╭──
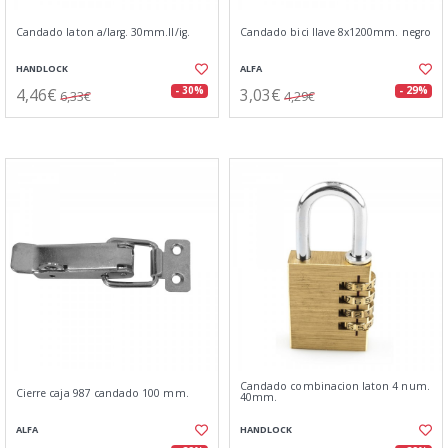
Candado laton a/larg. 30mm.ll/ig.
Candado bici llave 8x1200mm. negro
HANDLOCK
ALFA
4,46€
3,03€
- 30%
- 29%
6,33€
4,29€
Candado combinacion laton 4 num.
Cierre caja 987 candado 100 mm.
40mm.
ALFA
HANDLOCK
╰──
╭──
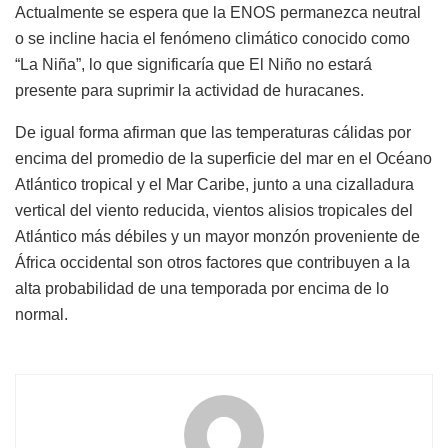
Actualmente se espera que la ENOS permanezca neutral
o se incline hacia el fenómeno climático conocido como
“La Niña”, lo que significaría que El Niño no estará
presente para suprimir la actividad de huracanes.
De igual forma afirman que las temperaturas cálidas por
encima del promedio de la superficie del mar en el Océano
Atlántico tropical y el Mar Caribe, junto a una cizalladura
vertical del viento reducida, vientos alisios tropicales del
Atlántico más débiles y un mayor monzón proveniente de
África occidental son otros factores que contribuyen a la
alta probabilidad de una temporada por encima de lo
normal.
╰──
- [Problem to solve]
Show every line in the entries where the string "Atlántico" occurs.

- [Response box]
Atlántico tropical y el Mar Caribe, junto a una cizalladura
Atlántico más débiles y un mayor monzón proveniente de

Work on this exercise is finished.